In this century, there were in North America speakers of Dutch, French, Native American, Spanish and Swedish languages.
In 1763, Britain acquired the French colony of New France and the Spanish colony of Florida.
Phonology
Compared to British English, American English is conservative in its phonology. It is often claimed that certain rural areas in North America speak "Elizabethan English," but in fact the standard American English of the upper Midwest has a sound profile much closer to seventeenth century English than the current speech of England has. The conservatism of American English is largely the result of the fact that it represents a mixture of various dialects from the British Isles. Dialect in North America is most distinctive on the east coast of the continent; this is largely because these areas were in contact with England, and imitated prestige varieties of British English at a time when those varieties were undergoing changes. The country was settled in the interior by people who were no longer closely connected to England and did not travel there often by sea, and as such the inland speech is much more homogeneous than the East Coast speech, and did not participate in changes imitated from England.

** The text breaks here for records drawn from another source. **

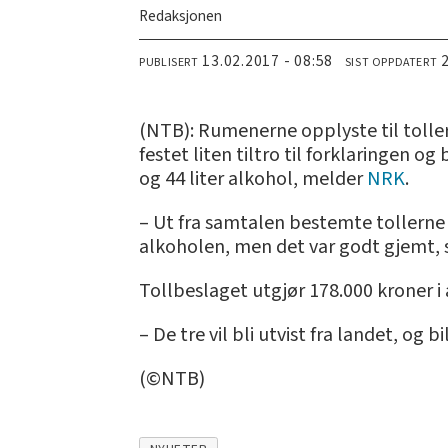
Redaksjonen
13.02.2017 - 08:58
PUBLISERT
SIST OPPDATERT
(NTB): Rumenerne opplyste til tollern
festet liten tiltro til forklaringen 
og 44 liter alkohol, melder
NRK
.
– Ut fra samtalen bestemte tollerne 
alkoholen, men det var godt gjemt, s
Tollbeslaget utgjør 178.000 kroner i a
– De tre vil bli utvist fra landet, og b
(©NTB)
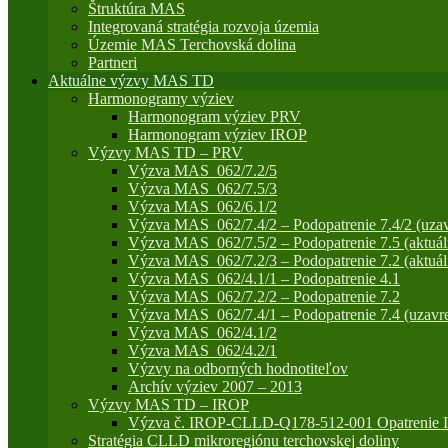
Štruktúra MAS
Integrovaná stratégia rozvoja územia
Územie MAS Terchovská dolina
Partneri
Aktuálne výzvy MAS TD
Harmonogramy výziev
Harmonogram výziev PRV
Harmonogram výziev IROP
Výzvy MAS TD – PRV
Výzva MAS_062/7.2/5
Výzva MAS_062/7.5/3
Výzva MAS_062/6.1/2
Výzva MAS_062/7.4/2 – Podopatrenie 7.4/2 (uzav
Výzva MAS_062/7.5/2 – Podopatrenie 7.5 (aktuál
Výzva MAS_062/7.2/3 – Podopatrenie 7.2 (aktuál
Výzva MAS_062/4.1/1 – Podopatrenie 4.1
Výzva MAS_062/7.2/2 – Podopatrenie 7.2
Výzva MAS_062/7.4/1 – Podopatrenie 7.4 (uzavre
Výzva MAS_062/4.1/2
Výzva MAS_062/4.2/1
Výzvy na odborných hodnotiteľov
Archív výziev 2007 – 2013
Výzvy MAS TD – IROP
Výzva č. IROP-CLLD-Q178-512-001 Opatrenie IR
Stratégia CLLD mikroregiónu terchovskej doliny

Most North American speech is rhotic, as English was everywhere in the seventeenth century. In most varieties of North American English, the sound of the letter "R" is a retroflex semivowel rather than a trill or a tap. This was a sound change that took place in England in the eighteenth century, and in which most current North American varieties did not participate. The loss of syllable-final /r/ in North America is confined mostly to parts of New England, New York, New York, and the southern coast of the United States. In England, lost /r/ was often changed into /ə/ (schwa, SAMPA /@/), giving rise to a new class of falling diphthongs. This does not happen in the non-rhotic varieties of North American speech.
Other British English changes which most North American dialects do not participate include:
- /æ/ (/{/) -> /a/ before /f, s, T, D, z, v/ alone or preceded by /n/: bath -> bawth &c. (only in parts of New England) This is the British broad A.
- intervocalic /t/ -> glottal stop; /bo`@l/ for bottle (does not appear in North America)
- loss of /o:/, replaced by /@u/; cf. southern English v. North American pronunciation of boat.
North American English, while more phonologically conservative, has undergone some sound changes. These include:
- levelling of distinction between /A/ and /O/; father and bother rhyme; the so-called cot-caught merger (almost everywhere except Northeast)
- intervocalic /t/ -> /d/; ladder and latter sound very similar or identical, distinguished perhaps by degree of aspiration of consonant.
Differences in British English and American English
American English has both spelling and grammatical differences from British English, some of which were made as part of an attempt to rationalize the English spelling used by British English at the time. Unlike many 20th century language reforms (e.g., Turkey's alphabet shift, Norway's spelling reform) the American spelling changes were not driven by government, but by textbook writers and dictionary makers.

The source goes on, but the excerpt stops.